Delegates at Monday night’s superbly-organised and well attended forum at Deramore Park raised many issues but, once again, the schools debate was the most prevalent – although costs were also a source of concern.
Reading between the lines, while talks have been going on with potential sponsors, it seems likely that no significant backing is in place for the new Irish Hockey League, if the proposals were to be given the green light.
Judging by the amount of well thought-out resistance aired on Monday at Deramore, it would fly in the face of democracy if the idea comes to fruition for the time-being at least.
Leinster will hold their forum tonight and it appears likely that the Dublin-based province will give the proposals the thumbs up.
Munster met on Sunday and the ideas were given broad approval – albeit with a few reservations – so the IHA, at a guess, could give the proposals the go-ahead on a 2-1 majority.
If that were to be the case then there are bound to be objections from the Ulster fraternity and, indeed, for it to be a ‘full’ all-Ireland league, the IHL could not go ahead without Ulster representation by definition.
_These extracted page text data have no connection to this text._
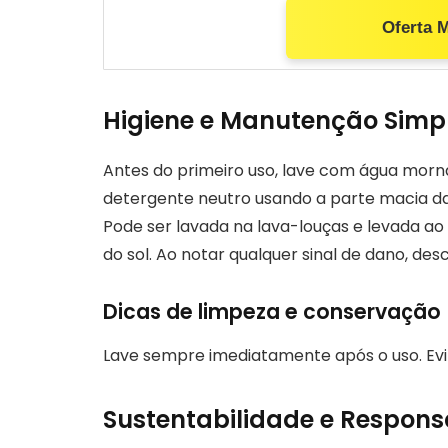
Oferta 
Higiene e Manutenção Simple
Antes do primeiro uso, lave com água morn
detergente neutro usando a parte macia da e
Pode ser lavada na lava-louças e levada a
do sol. Ao notar qualquer sinal de dano, des
Dicas de limpeza e conservação
Lave sempre imediatamente após o uso. Evi
Sustentabilidade e Respons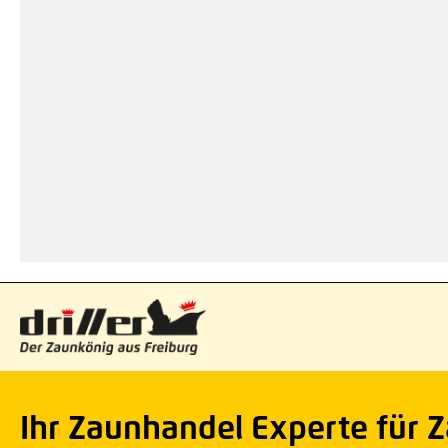
Ihr Zaunhandel Experte für 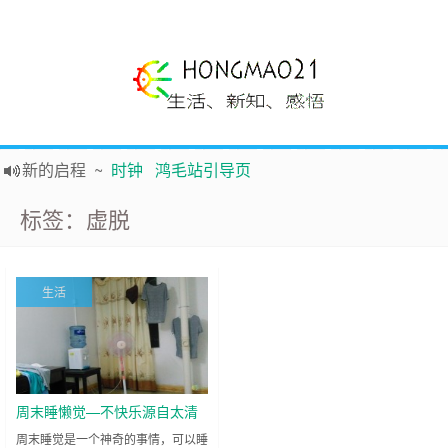
新的启程
~
时钟
鸿毛站引导页
声明
~
关于本站没有电子公告服务说明-20180517
标签：虚脱
践行自
由、开放、互
助分享的互联网精神
如果您觉得本站非常有看点，那么赶紧使用Ctrl+D 收藏吧
Hi，本站更换全新主题，欢迎访问，新主题来自云落的GIt，感谢。 -0907
生活
鸿毛21-生活、新知、感悟 hongmao21.com
周末睡懒觉—不快乐源自太清
醒的时候
周末睡觉是一个神奇的事情，可以睡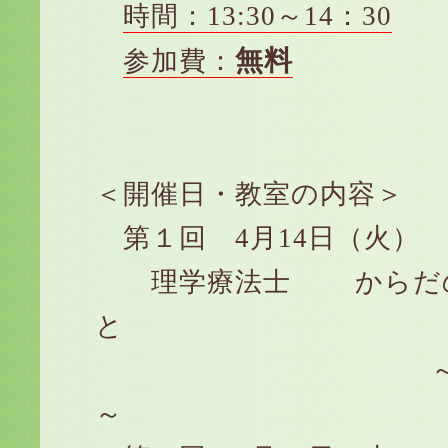
時間：13:30～14：30
無料
参加費：
＜開催日・教室の内容＞
第１回 4月14日（火）
理学療法士 からだの
と
～運動療法
～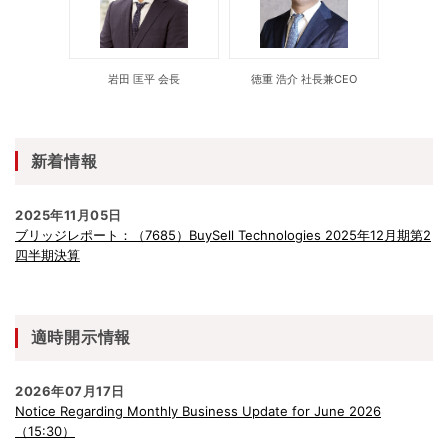
岩田 匡平 会長
徳重 浩介 社長兼CEO
新着情報
2025年11月05日
ブリッジレポート：（7685）BuySell Technologies 2025年12月期第2
四半期決算
適時開示情報
2026年07月17日
Notice Regarding Monthly Business Update for June 2026
（15:30）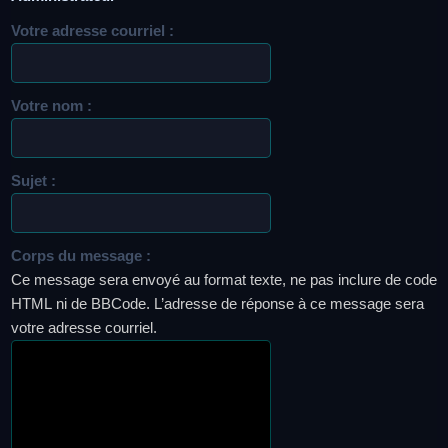
Votre adresse courriel :
Votre nom :
Sujet :
Corps du message :
Ce message sera envoyé au format texte, ne pas inclure de code
HTML ni de BBCode. L’adresse de réponse à ce message sera
votre adresse courriel.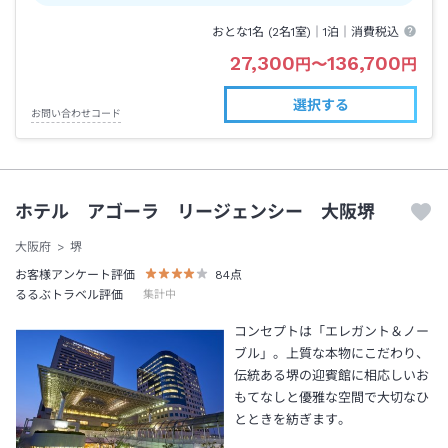
おとな1名 (
2
名1室)｜
1泊
｜消費税込
27,300
136,700
円
〜
円
選択する
お問い合わせコード
ホテル アゴーラ リージェンシー 大阪堺
大阪府
堺
お客様アンケート評価
84
点
るるぶトラベル評価
集計中
コンセプトは「エレガント＆ノー
ブル」。上質な本物にこだわり、
伝統ある堺の迎賓館に相応しいお
もてなしと優雅な空間で大切なひ
とときを紡ぎます。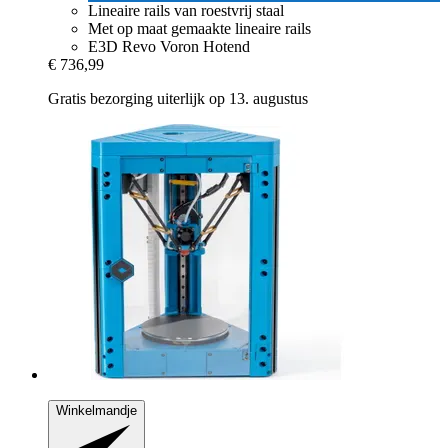
Lineaire rails van roestvrij staal
Met op maat gemaakte lineaire rails
E3D Revo Voron Hotend
€ 736,99
Gratis bezorging uiterlijk op 13. augustus
Winkelmandje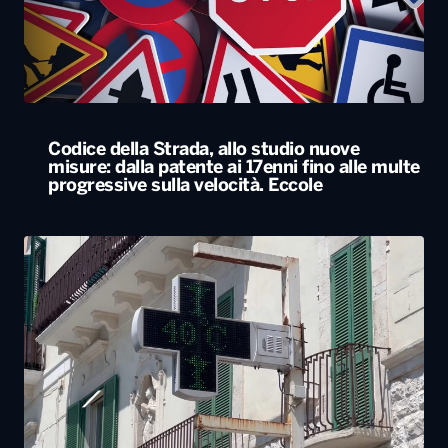
Codice della Strada, allo studio nuove
misure: dalla patente ai 17enni fino alle multe
progressive sulla velocità. Eccole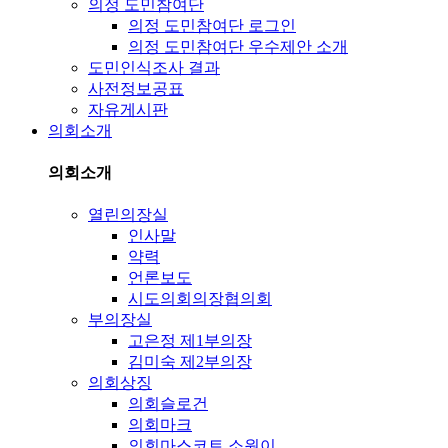
의정 도민참여단
의정 도민참여단 로그인
의정 도민참여단 우수제안 소개
도민인식조사 결과
사전정보공표
자유게시판
의회소개
의회소개
열린의장실
인사말
약력
언론보도
시도의회의장협의회
부의장실
고은정 제1부의장
김미숙 제2부의장
의회상징
의회슬로건
의회마크
의회마스코트 소원이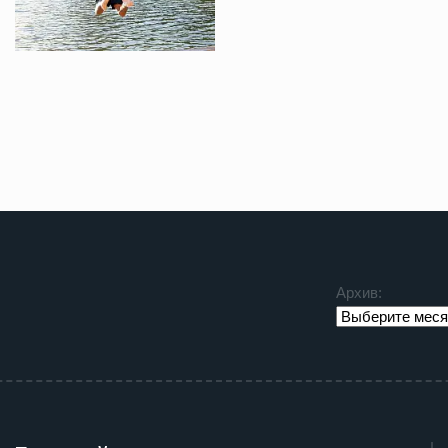
Архив: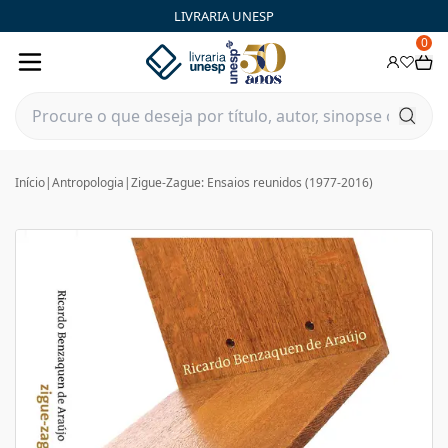
LIVRARIA UNESP
0
Início
|
Antropologia
|
Zigue-Zague: Ensaios reunidos (1977-2016)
Delegates were told, contrary to some opinion expressed from the floor, that the proposals were by no means a fait accompli and concerns would be voiced by the IHL Working Group when it reports to the governing body in April.
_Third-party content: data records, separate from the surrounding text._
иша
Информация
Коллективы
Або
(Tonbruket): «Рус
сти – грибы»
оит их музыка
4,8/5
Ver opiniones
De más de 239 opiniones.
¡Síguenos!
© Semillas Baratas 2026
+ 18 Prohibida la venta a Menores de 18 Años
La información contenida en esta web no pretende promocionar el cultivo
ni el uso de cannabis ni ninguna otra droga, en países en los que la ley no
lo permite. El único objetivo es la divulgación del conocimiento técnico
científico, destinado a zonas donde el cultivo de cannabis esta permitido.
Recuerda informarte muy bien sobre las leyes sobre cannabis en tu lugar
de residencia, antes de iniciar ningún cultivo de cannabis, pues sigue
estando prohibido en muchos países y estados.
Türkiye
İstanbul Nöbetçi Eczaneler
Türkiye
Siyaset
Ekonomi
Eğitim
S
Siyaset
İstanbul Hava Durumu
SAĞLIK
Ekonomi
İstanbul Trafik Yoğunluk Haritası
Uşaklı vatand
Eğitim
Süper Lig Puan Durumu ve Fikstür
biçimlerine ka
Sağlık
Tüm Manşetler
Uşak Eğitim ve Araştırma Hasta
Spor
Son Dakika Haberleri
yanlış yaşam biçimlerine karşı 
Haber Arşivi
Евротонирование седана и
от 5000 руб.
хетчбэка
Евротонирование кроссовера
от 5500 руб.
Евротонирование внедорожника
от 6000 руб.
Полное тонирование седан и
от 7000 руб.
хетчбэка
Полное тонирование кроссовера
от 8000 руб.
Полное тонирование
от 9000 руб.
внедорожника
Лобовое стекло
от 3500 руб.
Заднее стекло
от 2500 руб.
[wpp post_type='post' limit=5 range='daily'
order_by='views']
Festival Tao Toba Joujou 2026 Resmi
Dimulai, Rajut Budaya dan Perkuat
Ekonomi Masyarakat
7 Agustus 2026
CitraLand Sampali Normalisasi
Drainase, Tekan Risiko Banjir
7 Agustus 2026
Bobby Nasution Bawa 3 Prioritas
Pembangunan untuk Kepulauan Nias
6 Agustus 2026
‘Ulster says no’ is a familiar cry in other non-sporting spheres but to suggest that was a relevant analogy on Monday night would misrepresent the truth.
There was broad agreement in most quarters that the idea of an extended IHL was not a bad one, allowing players the opportunity to play different opposition of a more equitable or higher standard and that was viewed as a positive step setting aside the practicalities.
There were alternative suggestions made, including a ‘fast track’ Ulster League until Christmas which, in turn would produce five qualifiers for an IHL Premier Division and five for a second tier.
But under the proposals that were laid on the table just one IHL is being mooted with the top five teams from Ulster being joined by the same number from Leinster and two from Munster.
Some clubs were concerned that this would undermine the domestic league in Ulster and were anxious therefore that some form of local league would continue.
But back to the main bones of contention, starting with the money aspect which, especially in these economic times is obviously a key concern.
One of the male delegates suggested a figure of £5,000 to finance the current set of proposals, and Pegasus coach Michelle Rainey felt that was about right.
“It’s an awful lot of money, particularly as players already have to pay to play effectively as it is.” she said.
“You have (affiliation) fees, pitch hire if you don’t own your own premises which applies to the majority of clubs in Ulster.
“While I see the benefits of some fom of IHL I am not sure we could buy into what was being proposed as it stands.”
Rainey’s goalkeeper Sharon Moffett is a schooltacher at Belfast High and she summed up the problem for members of that profession of which there are many in Ulster women’s hockey across the board.
“My Saturday mornings during the hockey season begin when the alarm goes off at 6am and for home matches in the bad weather there is usually an inspectation early in the day.” she explained.
“The first phone calls start at about 8.45am and if games are off there are a lot more to make.
“If we’re lucky with the weather and the games go ahead it’s usually around 12.30pm by the time I make sure all the kids are despatched home safely.
“You can imagine that it’s hardly great preparation for an afternoon game with the club especially if we have an away game or a 1pm start.”
The problems with having a glut of schoolgirls in Premier League squads have been well documented in this column in recent weeks, so suffice to add that the issue would become more prevalent in an IHL setting.
Some delegates on Monday night suggested that Schools’ Cup matches which are the most important, be moved to midweek but I am told for curriculum and staffing reasons that simply won’t be happening.
Randalstown captain Louise Creighton came up with another potential problem were her team to miss out on an IHl place under the new proposals. and it doesn’t necessarily stop at schoolgirls.
“We have six schoolgirls in our squad, three teachers and a mum, so the IHL would not suit us if we got a place in it.” she stated.
“I have also serious concerns about what would happen if we didn’t make the IHL.
“I can guarantee you that we would lose our best players to a club or clubs that did qualify and that would be very frustrating as I know from past experience.
“We have a thriving junior section with quality coaches who devote a lot of time to youth development.
“If we were to lose those players then all that hard work that has been put in has gone to waste and it has happened before and it would happen again and we don’t want that to happen.”